I started taking estrogen because I was under the impression that I was going crazy, which turns out to be not as unusual a reaction to midlife hormonal upheaval as I thought. This was in 2001. The year is significant, because the prevailing belief about hormone replacement in 2001 was still, as it had been for a quarter century, the distillation of extensive medical and pharmaceutical-company instruction: that once women start losing estrogen, taking replacement hormones protects against heart disease, cures hot flashes, keeps the bones strong, has happy effects on the skin and sex life and carries a breast-cancer risk that’s worth considering but not worrying about too much, absent some personal history of breast cancer or a history of breast cancer in the immediate family.

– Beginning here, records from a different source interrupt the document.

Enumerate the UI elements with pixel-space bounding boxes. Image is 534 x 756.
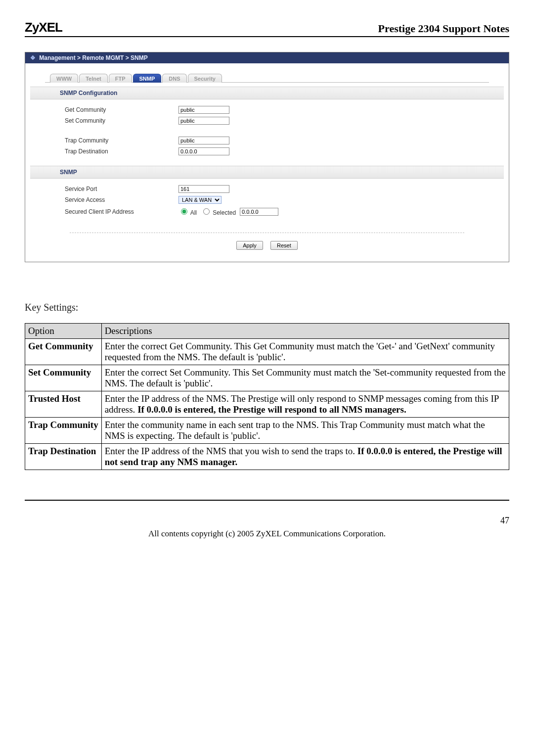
tab-www[interactable]: WWW [50, 74, 78, 83]
reset-button[interactable]: Reset [270, 241, 298, 250]
tab-ftp[interactable]: FTP [109, 74, 132, 83]
service-access-select[interactable]: LAN & WAN [178, 196, 222, 204]
apply-button[interactable]: Apply [236, 241, 263, 250]
key-settings-table: Option Descriptions Get Community Enter … [25, 323, 509, 470]
set-community-label: Set Community [65, 117, 178, 124]
doc-title: Prestige 2304 Support Notes [378, 22, 509, 35]
desc-trap-community: Enter the community name in each sent tr… [101, 418, 509, 444]
service-access-label: Service Access [65, 196, 178, 203]
radio-selected[interactable] [203, 208, 210, 215]
desc-trap-destination: Enter the IP address of the NMS that you… [101, 444, 509, 470]
radio-selected-text: Selected [213, 209, 236, 216]
set-community-input[interactable] [178, 117, 229, 125]
opt-trusted-host: Trusted Host [25, 391, 102, 418]
radio-all-label[interactable]: All [178, 207, 197, 216]
diamond-icon: ❖ [30, 54, 36, 61]
tab-bar: WWW Telnet FTP SNMP DNS Security [45, 73, 489, 83]
key-settings-heading: Key Settings: [25, 302, 509, 313]
tab-security[interactable]: Security [188, 74, 222, 83]
col-descriptions: Descriptions [101, 324, 509, 339]
desc-set-community: Enter the correct Set Community. This Se… [101, 365, 509, 391]
desc-get-community: Enter the correct Get Community. This Ge… [101, 339, 509, 365]
get-community-input[interactable] [178, 106, 229, 114]
section-snmp-configuration: SNMP Configuration [30, 87, 504, 99]
radio-all-text: All [190, 209, 197, 216]
trap-destination-input[interactable] [178, 147, 229, 155]
radio-selected-label[interactable]: Selected [201, 207, 236, 216]
tab-telnet[interactable]: Telnet [79, 74, 108, 83]
tab-snmp[interactable]: SNMP [133, 74, 162, 83]
logo: ZyXEL [25, 20, 62, 35]
opt-trap-community: Trap Community [25, 418, 102, 444]
desc-trap-destination-pre: Enter the IP address of the NMS that you… [105, 446, 357, 456]
radio-all[interactable] [181, 208, 187, 215]
secured-ip-input[interactable] [240, 208, 278, 216]
col-option: Option [25, 324, 102, 339]
table-row: Get Community Enter the correct Get Comm… [25, 339, 509, 365]
secured-ip-label: Secured Client IP Address [65, 208, 178, 215]
breadcrumb-text: Management > Remote MGMT > SNMP [39, 54, 147, 61]
desc-trusted-host: Enter the IP address of the NMS. The Pre… [101, 391, 509, 418]
table-row: Trap Community Enter the community name … [25, 418, 509, 444]
desc-trusted-host-bold: If 0.0.0.0 is entered, the Prestige will… [137, 404, 406, 415]
get-community-label: Get Community [65, 106, 178, 113]
opt-get-community: Get Community [25, 339, 102, 365]
router-config-screenshot: ❖ Management > Remote MGMT > SNMP WWW Te… [25, 52, 509, 262]
tab-dns[interactable]: DNS [162, 74, 186, 83]
trap-community-label: Trap Community [65, 137, 178, 144]
service-port-label: Service Port [65, 186, 178, 192]
table-row: Set Community Enter the correct Set Comm… [25, 365, 509, 391]
table-row: Trap Destination Enter the IP address of… [25, 444, 509, 470]
page-number: 47 [25, 516, 509, 526]
breadcrumb: ❖ Management > Remote MGMT > SNMP [25, 52, 509, 63]
trap-community-input[interactable] [178, 137, 229, 144]
copyright: All contents copyright (c) 2005 ZyXEL Co… [25, 529, 509, 539]
table-row: Trusted Host Enter the IP address of the… [25, 391, 509, 418]
trap-destination-label: Trap Destination [65, 148, 178, 155]
service-port-input[interactable] [178, 185, 229, 193]
section-snmp: SNMP [30, 166, 504, 179]
opt-set-community: Set Community [25, 365, 102, 391]
opt-trap-destination: Trap Destination [25, 444, 102, 470]
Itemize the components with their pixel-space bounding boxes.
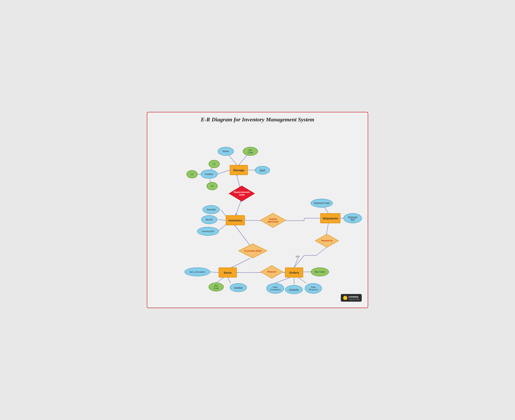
attribute-item-desc: Item_discription [184,268,210,276]
attribute-barcode3: Bar Code [311,268,329,276]
svg-line-33 [217,278,224,283]
relationship-supplied: Suplied (discount) [260,213,286,228]
attribute-barcode2: Bar Code [209,283,224,291]
svg-line-22 [316,247,326,255]
attribute-quantity: Quantity [203,205,220,214]
diagram-title: E-R Diagram for Inventory Management Sys… [151,116,364,123]
svg-line-21 [326,223,328,235]
attribute-l2: L2 [186,170,198,178]
svg-line-42 [298,278,306,283]
attribute-sno: Sno# [255,166,270,174]
entity-items: Items [219,268,237,278]
entity-storage: Storage [230,165,248,175]
svg-line-8 [236,201,241,215]
creately-logo-text: creately Diagramming [348,295,359,300]
attribute-orderno: OrederNo [285,285,303,294]
attribute-position: Position [200,170,218,179]
relationship-to-provide: To provide detail [238,243,267,258]
creately-logo: creately Diagramming [341,294,362,302]
relationship-replenishment: Replenishment (add) [229,186,255,202]
relationship-needed-by: Needed by [315,234,339,248]
text-label: text [296,255,300,258]
attribute-barcode1: Bar Code [243,147,258,156]
svg-line-29 [232,258,250,268]
attribute-itemid: ItemID [201,215,217,224]
svg-line-7 [237,175,240,187]
attribute-shipment-no: Shipment No# [343,213,362,223]
diagram-container: E-R Diagram for Inventory Management Sys… [147,112,368,308]
svg-line-3 [218,170,230,174]
entity-shipments: Shipments [320,213,340,223]
entity-inventory: Inventory [226,215,245,225]
attribute-l3: L3 [207,182,218,190]
svg-line-25 [294,257,298,268]
svg-line-32 [210,272,219,272]
attribute-l1: L1 [209,160,220,168]
relationship-request: Request [260,265,284,279]
attribute-date-required: Date Required [305,283,322,294]
attribute-inventoryid: InventoryID# [197,227,219,236]
svg-line-12 [218,220,226,220]
creately-bulb-icon [343,296,347,300]
attribute-date-completed: Date Completed [266,283,284,294]
svg-line-14 [245,220,261,221]
svg-line-26 [235,225,250,245]
diagram-area: Storage Inventory Items Orders Shipments… [151,127,364,304]
svg-line-34 [228,278,231,283]
attribute-name: Name [218,147,234,156]
entity-orders: Orders [285,268,303,278]
attribute-itemno: ItemNo# [230,283,247,292]
attribute-shipment-date: Shipment Date [311,199,333,208]
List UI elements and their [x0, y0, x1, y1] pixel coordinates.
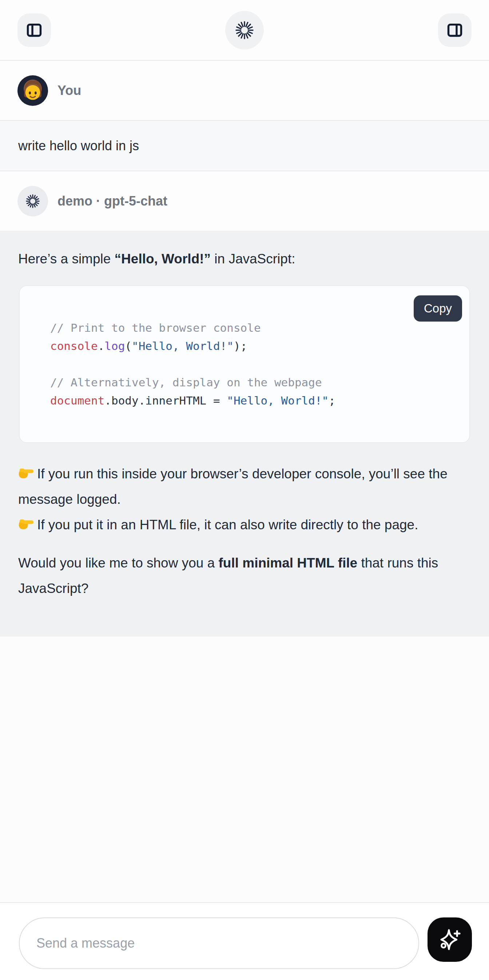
- code-token: );: [234, 339, 247, 353]
- code-token: log: [104, 339, 125, 353]
- code-token: document: [50, 394, 104, 407]
- model-logo-button[interactable]: [225, 11, 264, 49]
- composer-bar: [0, 902, 489, 980]
- code-line: // Print to the browser console: [50, 319, 459, 337]
- code-token: console: [50, 339, 98, 353]
- tip-text: If you run this inside your browser’s de…: [18, 466, 448, 507]
- tip-text: If you put it in an HTML file, it can al…: [37, 517, 418, 532]
- right-panel-toggle-button[interactable]: [438, 13, 471, 47]
- sidebar-toggle-button[interactable]: [18, 13, 51, 47]
- code-line: // Alternatively, display on the webpage: [50, 373, 459, 391]
- code-block: Copy // Print to the browser consolecons…: [19, 285, 470, 443]
- intro-text: Here’s a simple: [18, 251, 115, 266]
- user-sender-name: You: [57, 83, 81, 98]
- starburst-logo-icon: [234, 20, 255, 41]
- user-sender-row: You: [0, 61, 489, 120]
- tip-line: If you put it in an HTML file, it can al…: [18, 512, 471, 538]
- code-token: "Hello, World!": [132, 339, 234, 353]
- person-emoji-icon: [18, 75, 48, 106]
- pointing-right-emoji-icon: [18, 465, 34, 481]
- user-message: write hello world in js: [0, 120, 489, 171]
- code-token: (: [125, 339, 132, 353]
- assistant-message: Here’s a simple “Hello, World!” in JavaS…: [0, 231, 489, 636]
- assistant-sender-row: demo · gpt-5-chat: [0, 171, 489, 231]
- assistant-avatar: [18, 186, 48, 216]
- code-token: ;: [328, 394, 336, 407]
- assistant-closing-paragraph: Would you like me to show you a full min…: [18, 550, 471, 601]
- sparkle-icon: [437, 927, 462, 952]
- assistant-tips-paragraph: If you run this inside your browser’s de…: [18, 461, 471, 538]
- code-token: "Hello, World!": [227, 394, 328, 407]
- panel-left-icon: [25, 21, 43, 39]
- closing-bold-text: full minimal HTML file: [218, 555, 357, 570]
- user-avatar: [18, 75, 48, 106]
- chat-scroll-area[interactable]: [0, 636, 489, 902]
- intro-bold-text: “Hello, World!”: [115, 251, 211, 266]
- code-line: document.body.innerHTML = "Hello, World!…: [50, 391, 459, 410]
- send-button[interactable]: [427, 918, 472, 962]
- panel-right-icon: [446, 21, 464, 39]
- code-token: // Print to the browser console: [50, 321, 261, 334]
- code-token: // Alternatively, display on the webpage: [50, 376, 322, 389]
- closing-text: Would you like me to show you a: [18, 555, 218, 570]
- message-input[interactable]: [19, 918, 419, 969]
- top-bar: [0, 0, 489, 61]
- code-content: // Print to the browser consoleconsole.l…: [20, 286, 469, 410]
- code-line: console.log("Hello, World!");: [50, 337, 459, 355]
- assistant-intro-paragraph: Here’s a simple “Hello, World!” in JavaS…: [18, 247, 471, 271]
- assistant-sender-name: demo · gpt-5-chat: [57, 194, 167, 209]
- chat-app-screen: You write hello world in js: [0, 0, 489, 980]
- code-line: [50, 355, 459, 373]
- copy-code-button[interactable]: Copy: [414, 295, 462, 321]
- code-token: .body.innerHTML =: [104, 394, 227, 407]
- user-message-text: write hello world in js: [18, 138, 139, 154]
- pointing-right-emoji-icon: [18, 516, 34, 532]
- tip-line: If you run this inside your browser’s de…: [18, 461, 471, 512]
- intro-text: in JavaScript:: [211, 251, 295, 266]
- code-token: .: [98, 339, 105, 353]
- starburst-logo-icon: [25, 193, 41, 209]
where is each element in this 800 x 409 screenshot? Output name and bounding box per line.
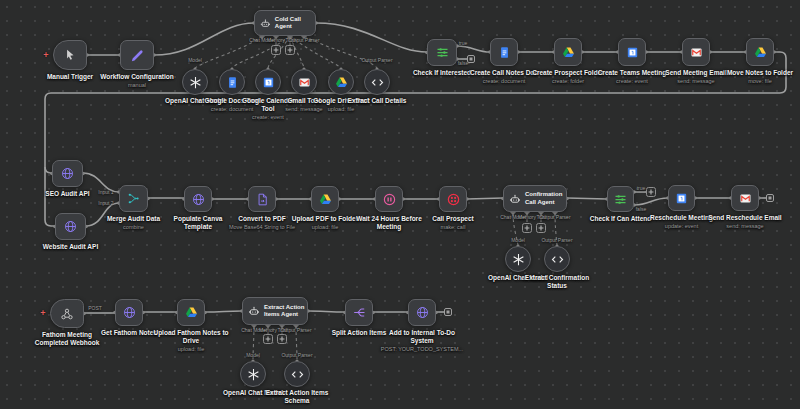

At first, as I was trying to locate a psychiatrist who would take me on, I wasn’t aware I had reason to pay attention to advice about hormones at all. That year I turned 47, a normal age for beginning the drawn-out hormonal-confusion period called perimenopause, but I had none of the familiar signs. Menopausal holdouts run in the family; one of my grandmothers was nearly 60 by the time hers finally kicked in. My only problem was a new tendency to wake up some mornings with a great dark weight shoving my shoulders toward the floor and causing me to weep inside my car and basically haul myself around as if it were the world’s biggest effort to stand up straight and carry on a conversation. Except for its having shown up so arbitrarily and then coming and going in waves, there was nothing interesting about my version of what my husband and I came to think of as the Pit; anybody who has been through a depression knows what a stretch of semidisabling despair feels like, and for my part I had a very nice life, a terrific family and a personal interior chorus of quarreling voices demanding to know why I didn’t pull up my socks and carry on, which in fact was the first question I planned to ask a psychiatrist.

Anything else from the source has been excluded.